El fin del calvario llegó cuando en medio de una maleza imposible, y ante un grupo de guerrilleros que tenía confianza en que eran invisibles en ese escondite de maraña profunda, aparecieron tropas gubernamentales que vociferaron “al suelo, padres”.
En un instante, los sacerdotes se tiraron al piso. Un guerrillero resultó muerto y tres capturados.
Los otros botaron sus fusiles y se echaron a correr.
“No son imbatibles, su fuerza es la mentira”, reflexionó el obispo después de un largo y detallado relato. “La fuerza del amor todo lo puede”, dijo, afirmando que ése era el camino para que Colombia recobrara la paz.
Agradece a gobierno
-Monseñor Jorge Jiménez, presidente del Consejo Episcopal Latinoamericano (CELAM), agradeció ayer a las autoridades por haberlo rescatado de mano de sus secuestradores, y pidió orar por los miles de colombianos que continúan en cautiverio.

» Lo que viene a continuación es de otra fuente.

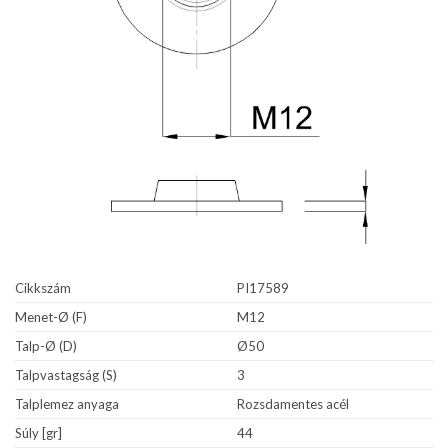
Cikkszám
PI17589
Menet-Ø (F)
M12
Talp-Ø (D)
Ø50
Talpvastagság (S)
3
Talplemez anyaga
Rozsdamentes acél
Súly [gr]
44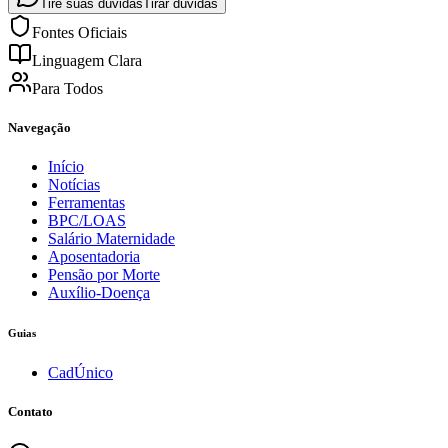
Tire suas dúvidas
Tirar dúvidas
Fontes Oficiais
Linguagem Clara
Para Todos
Navegação
Início
Notícias
Ferramentas
BPC/LOAS
Salário Maternidade
Aposentadoria
Pensão por Morte
Auxílio-Doença
Guias
CadÚnico
Contato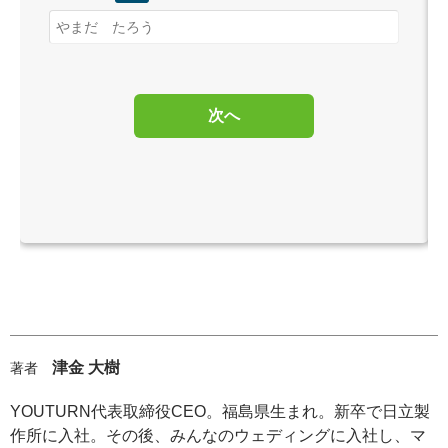
次へ
津金 大樹
著者
YOUTURN代表取締役CEO。福島県生まれ。新卒で日立製
作所に入社。その後、みんなのウェディングに入社し、マ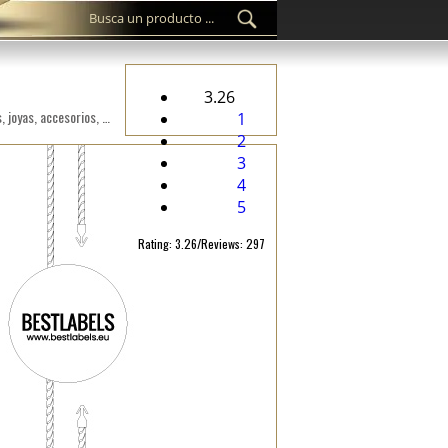
3.26
Sello personalizado de etiquetas de plástico ST-M53 para los productos fashion, como ropa, calzado, bolsos, joyas, accesorios, etc.
1
2
3
4
5
Rating: 3.26/Reviews: 297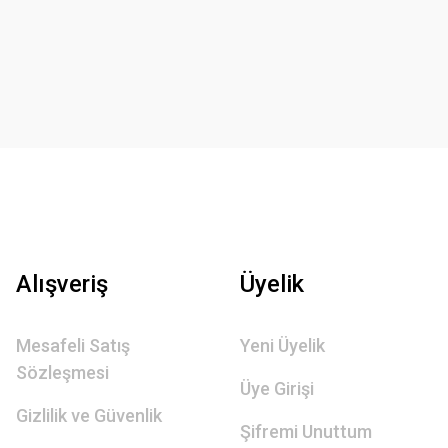
Alışveriş
Üyelik
Mesafeli Satış
Yeni Üyelik
Sözleşmesi
Üye Girişi
Gizlilik ve Güvenlik
Şifremi Unuttum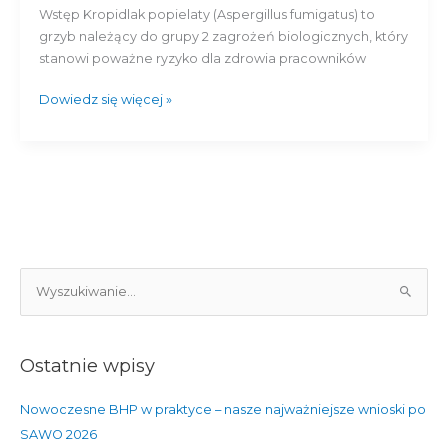
miejscu
Wstęp Kropidlak popielaty (Aspergillus fumigatus) to
pracy
grzyb należący do grupy 2 zagrożeń biologicznych, który
stanowi poważne ryzyko dla zdrowia pracowników
Dowiedz się więcej »
S
z
u
Ostatnie wpisy
k
a
Nowoczesne BHP w praktyce – nasze najważniejsze wnioski po
j
SAWO 2026
d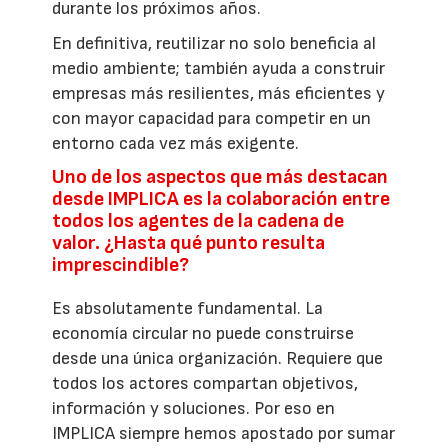
durante los próximos años.
En definitiva, reutilizar no solo beneficia al
medio ambiente; también ayuda a construir
empresas más resilientes, más eficientes y
con mayor capacidad para competir en un
entorno cada vez más exigente.
Uno de los aspectos que más destacan
desde IMPLICA es la colaboración entre
todos los agentes de la cadena de
valor. ¿Hasta qué punto resulta
imprescindible?
Es absolutamente fundamental. La
economía circular no puede construirse
desde una única organización. Requiere que
todos los actores compartan objetivos,
información y soluciones. Por eso en
IMPLICA siempre hemos apostado por sumar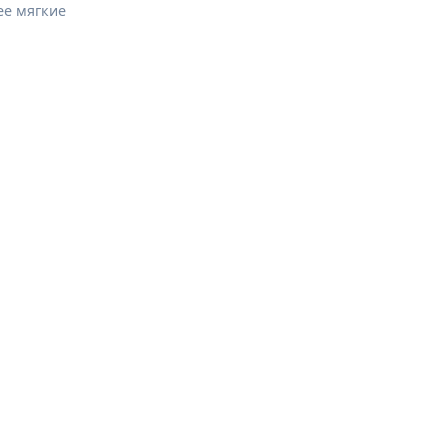
ее мягкие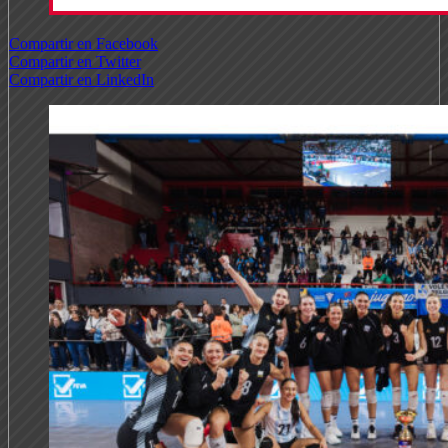
Compartir en Facebook
Compartir en Twitter
Compartir en LinkedIn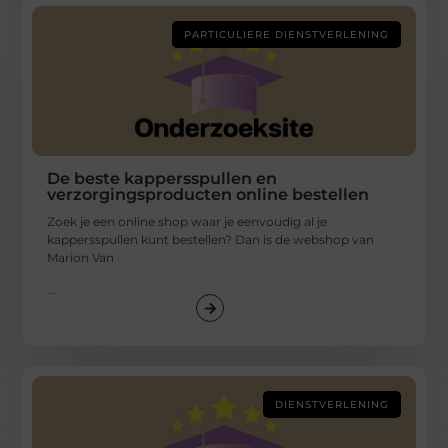
PARTICULIERE DIENSTVERLENING
De beste kappersspullen en
verzorgingsproducten online bestellen
Zoek je een online shop waar je eenvoudig al je
kappersspullen kunt bestellen? Dan is de webshop van
Marion Van
...
DIENSTVERLENING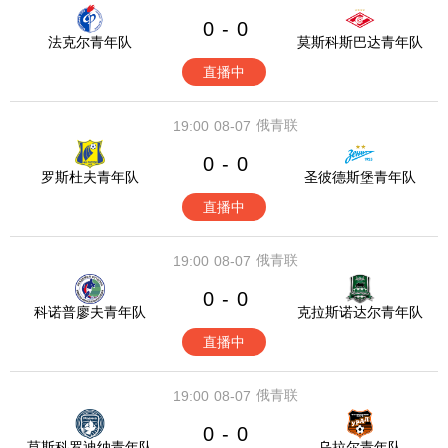
0
0
-
法克尔青年队
莫斯科斯巴达青年队
直播中
俄青联
19:00
08-07
0
0
-
罗斯杜夫青年队
圣彼德斯堡青年队
直播中
俄青联
19:00
08-07
0
0
-
科诺普廖夫青年队
克拉斯诺达尔青年队
直播中
俄青联
19:00
08-07
0
0
-
莫斯科罗迪纳青年队
乌拉尔青年队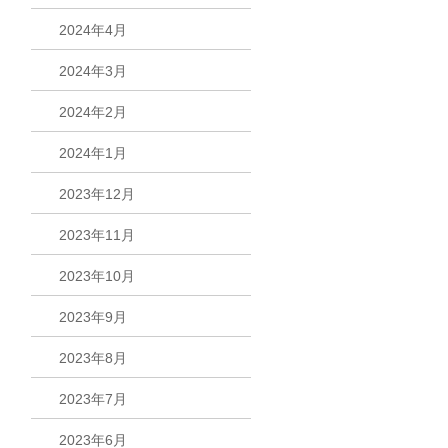
2024年4月
2024年3月
2024年2月
2024年1月
2023年12月
2023年11月
2023年10月
2023年9月
2023年8月
2023年7月
2023年6月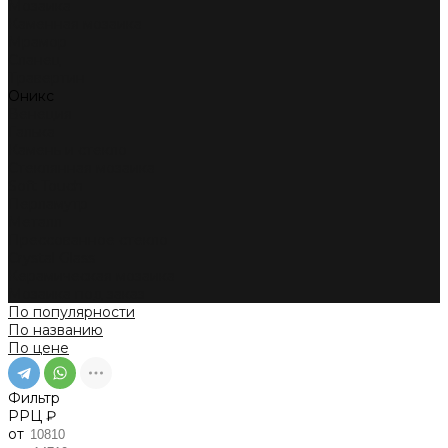
Мозаика
Каменная мозаика
Мрамор
Сланец
Травертин
Оникс
Венеция
Галька
Камень и стекло
Стеклянная мозаика
Soft Touch
Перламутр
Металл
Прессованное стекло
Crystal Glass
Керамическая мозаика
Мозаика под заказ
По популярности
По названию
По цене
Фильтр
РРЦ ₽
от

-En una misa de acción de gracias en la catedral a la que asistió el alto gobierno, monseñor Jiménez declaró: “Señor Presidente de la República, Dios le pague por todo lo que hizo por mí... Dios le pague por todo lo que usted hace por nuestro país”.
-Con la voz entrecortada, el alto prelado pidió solidaridad con los plagiados, en este país donde 3,000 personas el año pasado fueron secuestradas.
-“Quiero que hoy tengamos un pensamiento muy especial por todos los hermanos colombianos que sufren en este momento el flagelo del secuestro”, dijo Jiménez.
-“Que ese pensamiento de toda Colombia los acompañe, les dé ánimo, para que no desfallezcan y que pronto compartan el don de la libertad que el Señor nos ha regalado”.